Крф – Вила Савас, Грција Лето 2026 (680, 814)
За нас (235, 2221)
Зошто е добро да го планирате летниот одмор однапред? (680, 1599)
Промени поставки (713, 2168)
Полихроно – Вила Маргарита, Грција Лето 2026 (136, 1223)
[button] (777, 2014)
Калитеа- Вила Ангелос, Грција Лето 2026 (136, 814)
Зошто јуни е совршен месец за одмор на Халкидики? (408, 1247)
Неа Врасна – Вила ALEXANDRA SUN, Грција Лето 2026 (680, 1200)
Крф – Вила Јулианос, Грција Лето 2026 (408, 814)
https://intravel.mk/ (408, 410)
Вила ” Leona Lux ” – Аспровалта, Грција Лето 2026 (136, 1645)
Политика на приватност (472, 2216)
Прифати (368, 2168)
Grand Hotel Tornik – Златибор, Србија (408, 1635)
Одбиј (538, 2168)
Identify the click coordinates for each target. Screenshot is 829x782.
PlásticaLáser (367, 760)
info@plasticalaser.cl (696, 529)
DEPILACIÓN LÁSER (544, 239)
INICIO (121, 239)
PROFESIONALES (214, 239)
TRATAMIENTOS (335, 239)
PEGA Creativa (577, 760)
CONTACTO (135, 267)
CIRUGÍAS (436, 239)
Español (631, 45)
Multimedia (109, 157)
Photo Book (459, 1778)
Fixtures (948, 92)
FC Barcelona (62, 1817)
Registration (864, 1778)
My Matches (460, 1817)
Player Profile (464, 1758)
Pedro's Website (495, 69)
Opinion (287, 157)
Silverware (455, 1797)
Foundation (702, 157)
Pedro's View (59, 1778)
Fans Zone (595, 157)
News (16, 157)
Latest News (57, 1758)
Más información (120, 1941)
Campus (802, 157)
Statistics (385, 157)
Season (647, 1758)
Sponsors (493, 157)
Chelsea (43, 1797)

::::::

What you are asked to do ▸
Transcribe every entry exactly as it reads.

Written solution ▸
Крф – Вила Савас, Грција Лето 2026 (680, 814)
За нас (235, 2221)
Зошто е добро да го планирате летниот одмор однапред? (680, 1599)
Промени поставки (713, 2168)
Полихроно – Вила Маргарита, Грција Лето 2026 (136, 1223)
[button] (777, 2014)
Калитеа- Вила Ангелос, Грција Лето 2026 (136, 814)
Зошто јуни е совршен месец за одмор на Халкидики? (408, 1247)
Неа Врасна – Вила ALEXANDRA SUN, Грција Лето 2026 (680, 1200)
Крф – Вила Јулианос, Грција Лето 2026 (408, 814)
https://intravel.mk/ (408, 410)
Вила ” Leona Lux ” – Аспровалта, Грција Лето 2026 (136, 1645)
Политика на приватност (472, 2216)
Прифати (368, 2168)
Grand Hotel Tornik – Златибор, Србија (408, 1635)
Одбиј (538, 2168)
Identify the click coordinates for each target. Screenshot is 829x782.
PlásticaLáser (367, 760)
info@plasticalaser.cl (696, 529)
DEPILACIÓN LÁSER (544, 239)
INICIO (121, 239)
PROFESIONALES (214, 239)
TRATAMIENTOS (335, 239)
PEGA Creativa (577, 760)
CONTACTO (135, 267)
CIRUGÍAS (436, 239)
Español (631, 45)
Multimedia (109, 157)
Photo Book (459, 1778)
Fixtures (948, 92)
FC Barcelona (62, 1817)
Registration (864, 1778)
My Matches (460, 1817)
Player Profile (464, 1758)
Pedro's Website (495, 69)
Opinion (287, 157)
Silverware (455, 1797)
Foundation (702, 157)
Pedro's View (59, 1778)
Fans Zone (595, 157)
News (16, 157)
Latest News (57, 1758)
Más información (120, 1941)
Campus (802, 157)
Statistics (385, 157)
Season (647, 1758)
Sponsors (493, 157)
Chelsea (43, 1797)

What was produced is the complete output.